Could you reproduce all the entries under this sentence exactly, leaving the images aside?
· · · ·
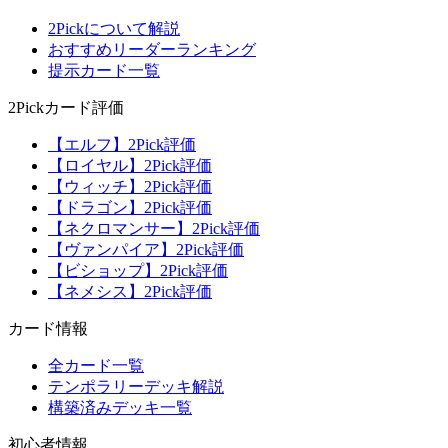
2Pickについて解説
おすすめリーダーランキング
提示カード一覧
2Pickカード評価
【エルフ】2Pick評価
【ロイヤル】2Pick評価
【ウィッチ】2Pick評価
【ドラゴン】2Pick評価
【ネクロマンサー】2Pick評価
【ヴァンパイア】2Pick評価
【ビショップ】2Pick評価
【ネメシス】2Pick評価
カード情報
全カード一覧
テンポラリーデッキ解説
構築済みデッキ一覧
初心者情報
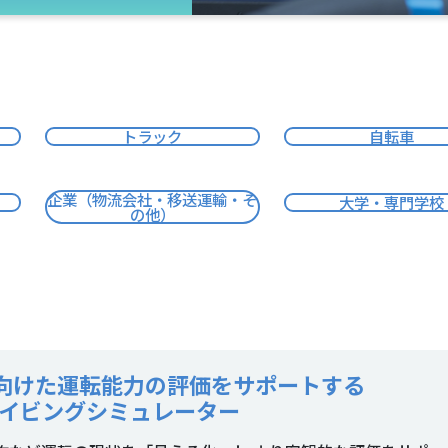
トラック
自転車
企業（物流会社・移送運輸・そ
大学・専門学校
の他）
向けた運転能力の評価をサポートする
ドライビングシミュレーター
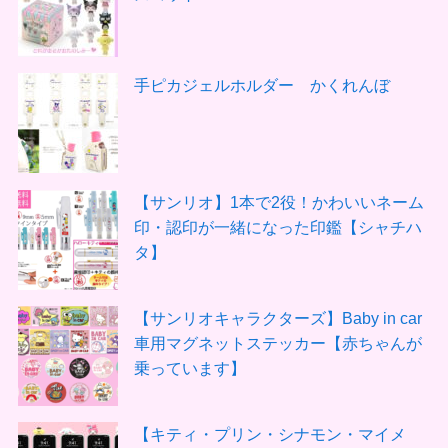
手ピカジェルホルダー かくれんぼ
【サンリオ】1本で2役！かわいいネーム
印・認印が一緒になった印鑑【シャチハ
タ】
【サンリオキャラクターズ】Baby in car
車用マグネットステッカー【赤ちゃんが
乗っています】
【キティ・プリン・シナモン・マイメ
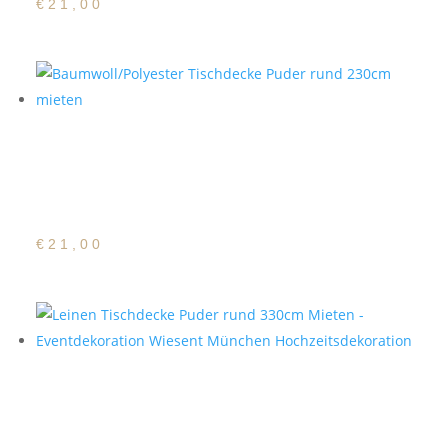
€
21,00
Baumwoll/Polyester
Tischdecke Puder rund
230cm
€
21,00
Baumwoll/Polyester
Tischdecke Puder rund
330cm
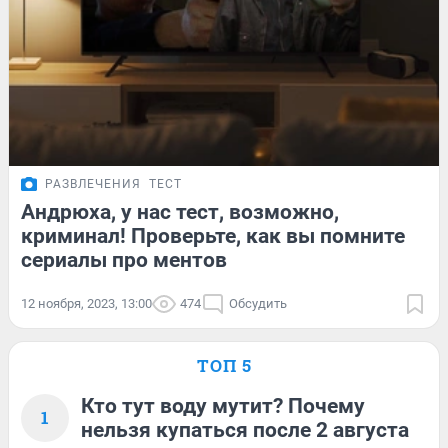
РАЗВЛЕЧЕНИЯ
ТЕСТ
Андрюха, у нас тест, возможно,
криминал! Проверьте, как вы помните
сериалы про ментов
12 ноября, 2023, 13:00
474
Обсудить
ТОП 5
Кто тут воду мутит? Почему
1
нельзя купаться после 2 августа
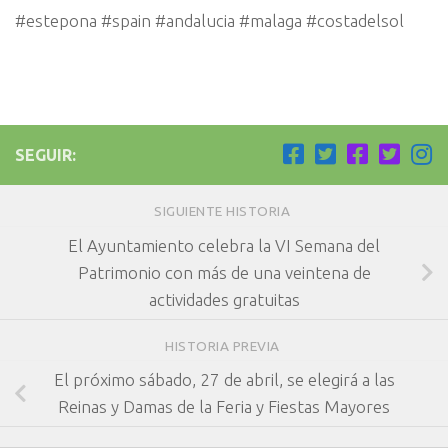
#estepona #spain #andalucia #malaga #costadelsol
SEGUIR:
SIGUIENTE HISTORIA
El Ayuntamiento celebra la VI Semana del
Patrimonio con más de una veintena de
actividades gratuitas
HISTORIA PREVIA
El próximo sábado, 27 de abril, se elegirá a las
Reinas y Damas de la Feria y Fiestas Mayores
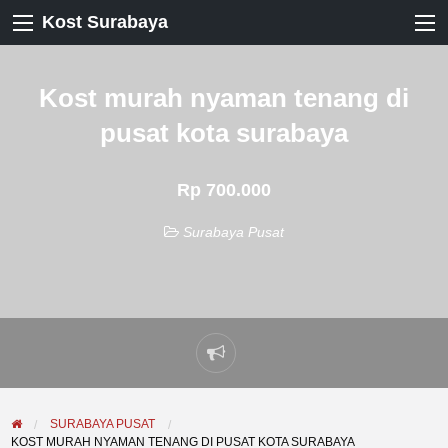
Kost Surabaya
Kost murah nyaman tenang di
pusat kota surabaya
Rp 700.000
Surabaya Pusat
Laporkan
masalah
SURABAYA PUSAT
KOST MURAH NYAMAN TENANG DI PUSAT KOTA SURABAYA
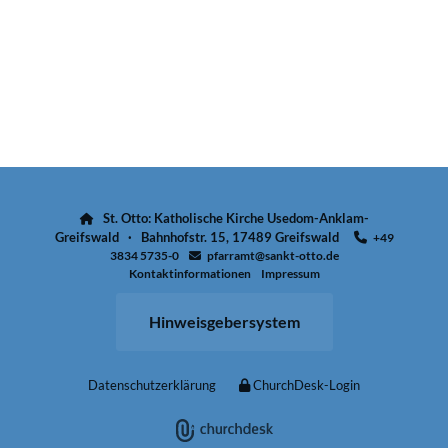
St. Otto: Katholische Kirche Usedom-Anklam-

Greifswald · Bahnhofstr. 15, 17489 Greifswald
+49

3834 5735-0
pfarramt@sankt-otto.de

Kontaktinformationen
Impressum
Hinweisgebersystem
Datenschutzerklärung
ChurchDesk-Login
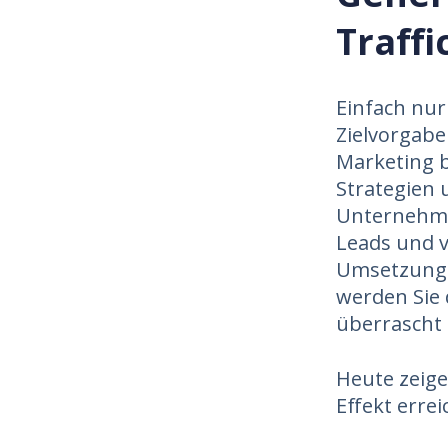
Traffi
Einfach nur
Zielvorgabe
Marketing b
Strategien 
Unternehme
Leads und v
Umsetzung I
werden Sie
überrascht 
Heute zeige
Effekt errei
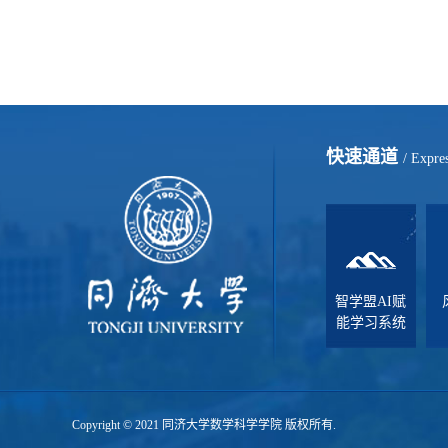
快速通道
/ Expre
智学盟AI赋
能学习系统
Copyright © 2021 同济大学数学科学学院 版权所有.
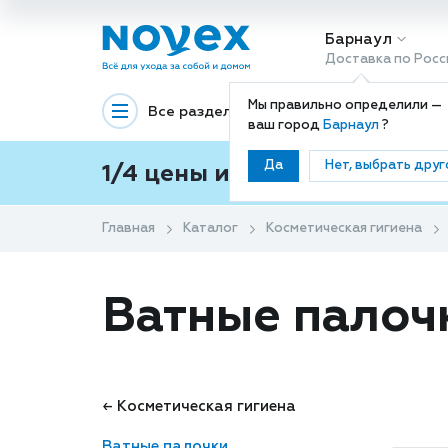
Барнаул
Доставка по Росс
Мы правильно определили —
Все разделы
Декоративная космети
ваш город
Барнаул
?
Да
Нет, выбрать друг
1/4 цены и покупки ваши с
Главная
Каталог
Косметическая гигиена
Ватные палоч
← Косметическая гигиена
Ватные палочки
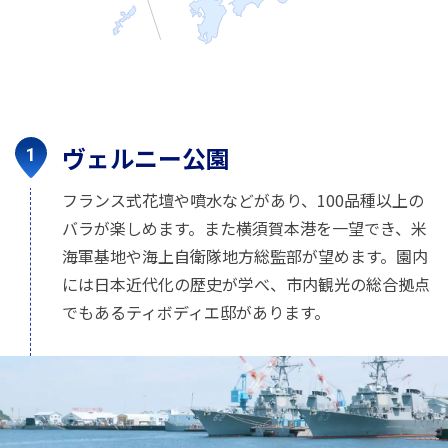
ヴェルニー公園
フランス式花壇や噴水などがあり、100品種以上の
バラが楽しめます。また横須賀本港を一望でき、米
海軍基地や海上自衛隊地方総監部が望めます。園内
には日本近代化の歴史が学べ、市内観光の総合拠点
でもあるティボディエ邸があります。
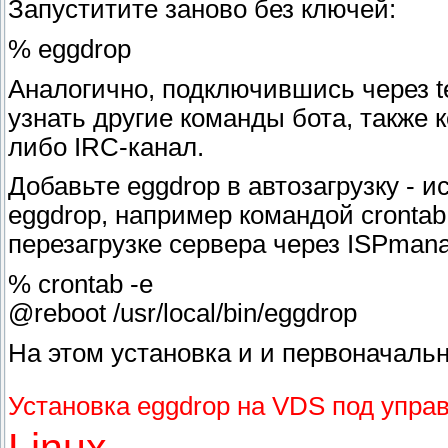
Запуститите заново без ключей:
% eggdrop
Аналогично, подключившись через te
узнать другие команды бота, также 
либо IRC-канал.
Добавьте eggdrop в автозагрузку - и
eggdrop, например командой cronta
перезагрузке сервера через ISPmana
% crontab -e
@reboot /usr/local/bin/eggdrop
На этом установка и и первоначаль
Установка eggdrop на VDS под упр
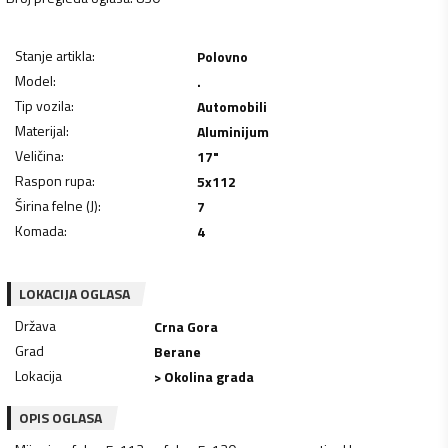
Stanje artikla
:
Polovno
Model
:
.
Tip vozila
:
Automobili
Materijal
:
Aluminijum
Veličina
:
17"
Raspon rupa
:
5x112
Širina felne (J)
:
7
Komada
:
4
LOKACIJA OGLASA
Država
Crna Gora
Grad
Berane
Lokacija
> Okolina grada
OPIS OGLASA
· · · ·
### [TASK ANSWER]
2Pickについて解説
おすすめリーダーランキング
提示カード一覧
2Pickカード評価
【エルフ】2Pick評価
【ロイヤル】2Pick評価
【ウィッチ】2Pick評価
【ドラゴン】2Pick評価
【ネクロマンサー】2Pick評価
【ヴァンパイア】2Pick評価
【ビショップ】2Pick評価
【ネメシス】2Pick評価
カード情報
全カード一覧
テンポラリーデッキ解説
構築済みデッキ一覧
初心者情報
トラック
自転車
企業（物流会社・移送運輸・そ
大学・専門学校
の他）
向けた運転能力の評価をサポートする
ドライビングシミュレーター
手ピカジェルホルダー かくれんぼ
【サンリオ】1本で2役！かわいいネーム
印・認印が一緒になった印鑑【シャチハ
タ】
【サンリオキャラクターズ】Baby in car
車用マグネットステッカー【赤ちゃんが
乗っています】
【キティ・プリン・シナモン・マイメ
€
21,00
Baumwoll/Polyester
Tischdecke Puder rund
230cm
€
21,00
Baumwoll/Polyester
Tischdecke Puder rund
330cm
РАЗВЛЕЧЕНИЯ
ТЕСТ
Андрюха, у нас тест, возможно,
криминал! Проверьте, как вы помните
сериалы про ментов
12 ноября, 2023, 13:00
474
Обсудить
ТОП 5
Кто тут воду мутит? Почему
1
нельзя купаться после 2 августа
#estepona #spain #andalucia #malaga #costadelsol
SEGUIR:
SIGUIENTE HISTORIA
El Ayuntamiento celebra la VI Semana del
Patrimonio con más de una veintena de
actividades gratuitas
HISTORIA PREVIA
El próximo sábado, 27 de abril, se elegirá a las
Reinas y Damas de la Feria y Fiestas Mayores
Kost Surabaya
Kost murah nyaman tenang di
pusat kota surabaya
Rp 700.000
Surabaya Pusat
Laporkan
masalah
SURABAYA PUSAT
KOST MURAH NYAMAN TENANG DI PUSAT KOTA SURABAYA
St. Otto: Katholische Kirche Usedom-Anklam-

Greifswald · Bahnhofstr. 15, 17489 Greifswald
+49

3834 5735-0
pfarramt@sankt-otto.de

Kontaktinformationen
Impressum
Hinweisgebersystem
Datenschutzerklärung
ChurchDesk-Login
Traffi
Einfach nur
Zielvorgabe
Marketing b
Strategien 
Unternehme
Leads und v
Umsetzung I
werden Sie
überrascht 
Heute zeige
Effekt errei
快速通道
/ Expre
智学盟AI赋
能学习系统
Copyright © 2021 同济大学数学科学学院 版权所有.
Барнаул
Доставка по Росс
Мы правильно определили —
Все разделы
Декоративная космети
ваш город
Барнаул
?
Да
Нет, выбрать друг
1/4 цены и покупки ваши с
Главная
Каталог
Косметическая гигиена
Ватные палоч
← Косметическая гигиена
Ватные палочки
ヴェルニー公園
フランス式花壇や噴水などがあり、100品種以上の
バラが楽しめます。また横須賀本港を一望でき、米
海軍基地や海上自衛隊地方総監部が望めます。園内
には日本近代化の歴史が学べ、市内観光の総合拠点
でもあるティボディエ邸があります。
Запуститите заново без ключей:
% eggdrop
Аналогично, подключившись через te
узнать другие команды бота, также 
либо IRC-канал.
Добавьте eggdrop в автозагрузку - и
eggdrop, например командой cronta
перезагрузке сервера через ISPmana
% crontab -e
@reboot /usr/local/bin/eggdrop
На этом установка и и первоначаль
Установка eggdrop на VDS под упр
Stanje artikla
:
Polovno
Model
:
.
Tip vozila
:
Automobili
Materijal
:
Aluminijum
Veličina
:
17"
Raspon rupa
:
5x112
Širina felne (J)
:
7
Komada
:
4
LOKACIJA OGLASA
Država
Crna Gora
Grad
Berane
Lokacija
> Okolina grada
OPIS OGLASA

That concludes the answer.